> [Your assignment]: Your answer must be the full listing, reproduced exactly, minus any pictures.
+---+
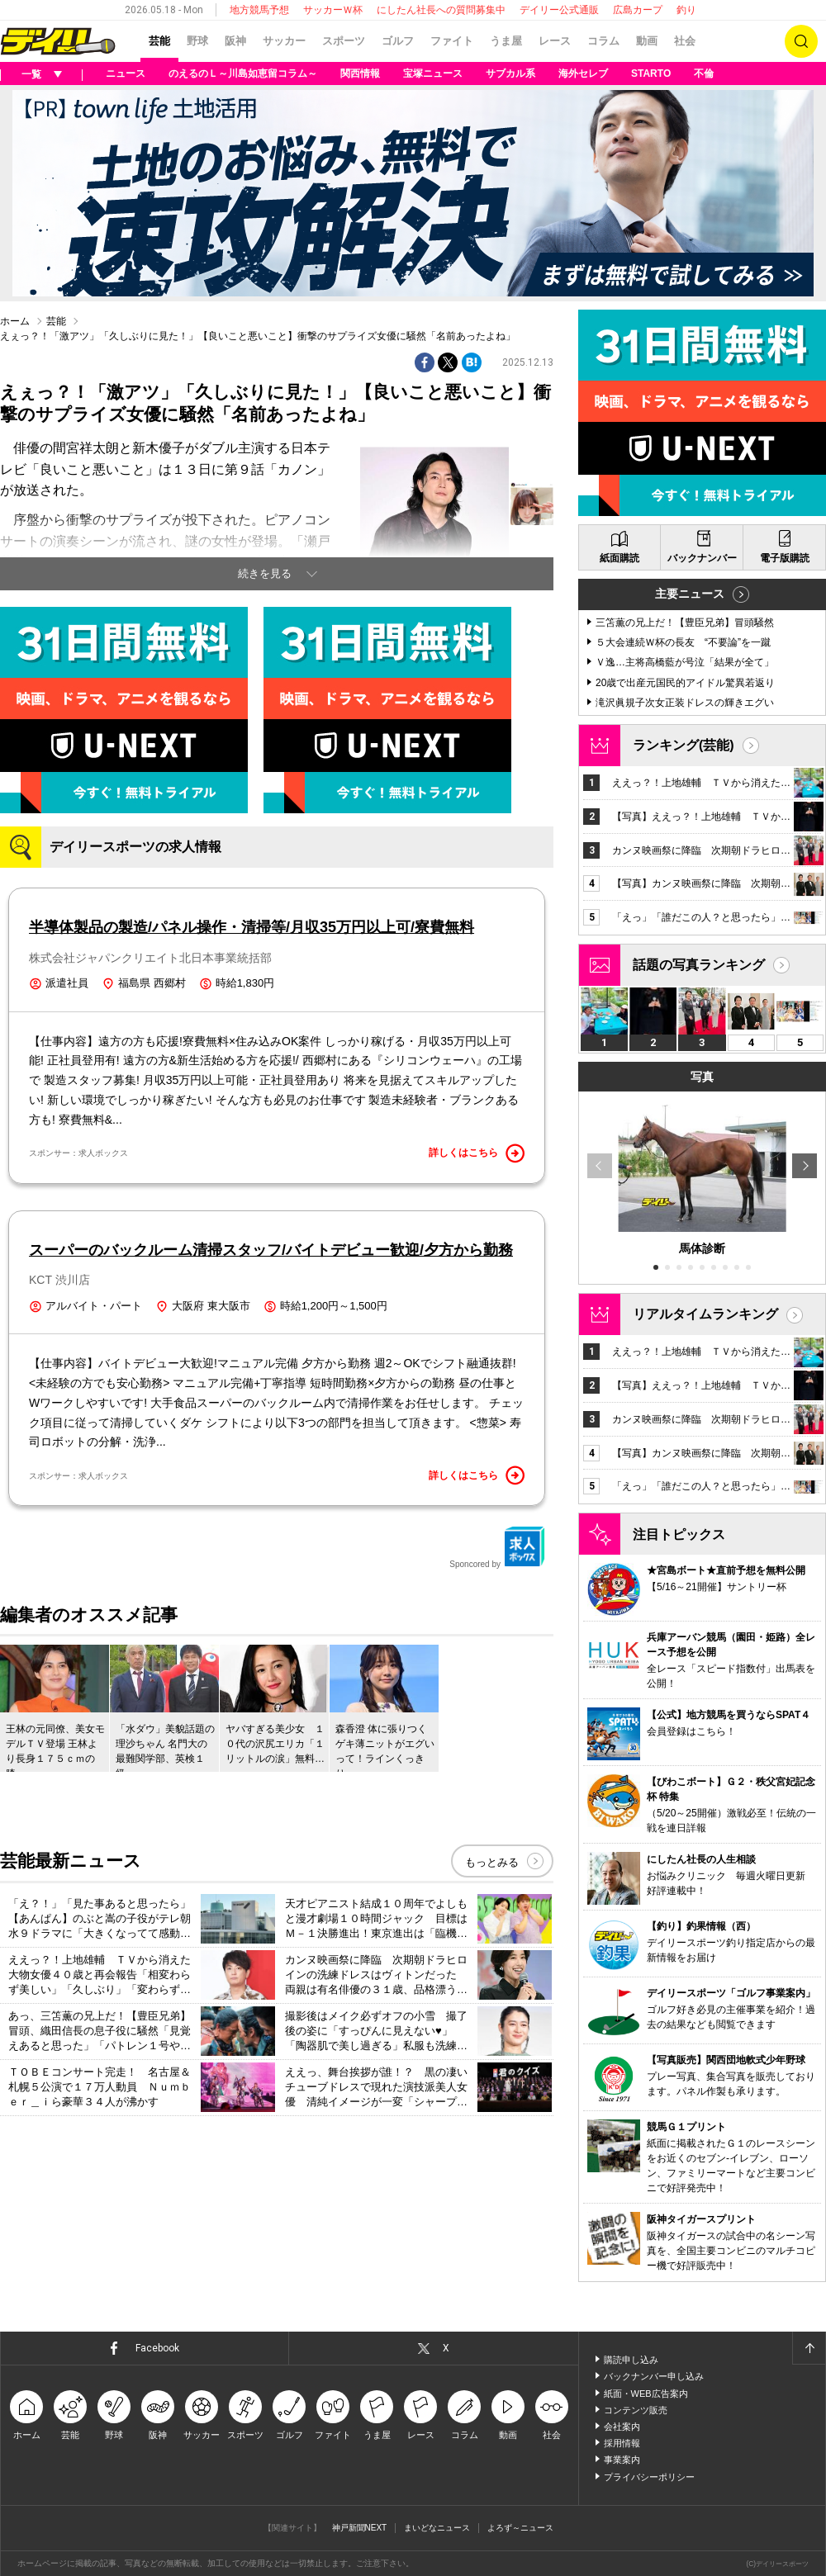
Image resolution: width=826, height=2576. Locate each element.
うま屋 (506, 41)
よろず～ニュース (520, 2527)
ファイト (451, 41)
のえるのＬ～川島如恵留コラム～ (243, 73)
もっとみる (492, 1862)
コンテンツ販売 (635, 2410)
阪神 (235, 41)
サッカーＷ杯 (333, 10)
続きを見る (265, 573)
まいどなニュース (437, 2527)
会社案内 (622, 2427)
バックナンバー (702, 558)
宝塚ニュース (433, 73)
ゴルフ (398, 41)
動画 (646, 41)
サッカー (284, 41)
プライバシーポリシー (649, 2477)
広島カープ (637, 10)
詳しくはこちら (477, 1153)
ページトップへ (808, 2348)
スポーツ (343, 41)
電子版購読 (784, 558)
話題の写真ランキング (699, 965)
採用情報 (622, 2443)
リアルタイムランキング (705, 1314)
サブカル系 (510, 73)
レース (555, 41)
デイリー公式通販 (559, 10)
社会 (684, 41)
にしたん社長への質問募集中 (441, 10)
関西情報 (360, 73)
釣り (686, 10)
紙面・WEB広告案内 (646, 2393)
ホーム (15, 321)
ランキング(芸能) (683, 745)
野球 (197, 41)
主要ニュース (689, 593)
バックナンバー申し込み (654, 2376)
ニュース (125, 73)
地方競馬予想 (259, 10)
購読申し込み (631, 2360)
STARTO (651, 73)
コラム (603, 41)
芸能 (159, 41)
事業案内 (622, 2460)
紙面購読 (619, 558)
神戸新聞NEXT (359, 2527)
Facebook (157, 2348)
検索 (801, 41)
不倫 (704, 73)
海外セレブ (583, 73)
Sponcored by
+---+
> [Problem solution]:
Image resolution: width=826, height=2576. Locate each element.
うま屋 (506, 41)
よろず～ニュース (520, 2527)
ファイト (451, 41)
のえるのＬ～川島如恵留コラム～ (243, 73)
もっとみる (492, 1862)
コンテンツ販売 (635, 2410)
阪神 (235, 41)
サッカーＷ杯 (333, 10)
続きを見る (265, 573)
まいどなニュース (437, 2527)
会社案内 (622, 2427)
バックナンバー (702, 558)
宝塚ニュース (433, 73)
ゴルフ (398, 41)
動画 (646, 41)
サッカー (284, 41)
プライバシーポリシー (649, 2477)
広島カープ (637, 10)
詳しくはこちら (477, 1153)
ページトップへ (808, 2348)
スポーツ (343, 41)
電子版購読 (784, 558)
話題の写真ランキング (699, 965)
採用情報 (622, 2443)
リアルタイムランキング (705, 1314)
サブカル系 (510, 73)
レース (555, 41)
デイリー公式通販 (559, 10)
社会 (684, 41)
にしたん社長への質問募集中 (441, 10)
関西情報 (360, 73)
釣り (686, 10)
紙面・WEB広告案内 (646, 2393)
ホーム (15, 321)
ランキング(芸能) (683, 745)
野球 (197, 41)
主要ニュース (689, 593)
バックナンバー申し込み (654, 2376)
ニュース (125, 73)
地方競馬予想 (259, 10)
購読申し込み (631, 2360)
STARTO (651, 73)
コラム (603, 41)
芸能 (159, 41)
事業案内 (622, 2460)
紙面購読 (619, 558)
神戸新聞NEXT (359, 2527)
Facebook (157, 2348)
検索 (801, 41)
不倫 (704, 73)
海外セレブ (583, 73)
Sponcored by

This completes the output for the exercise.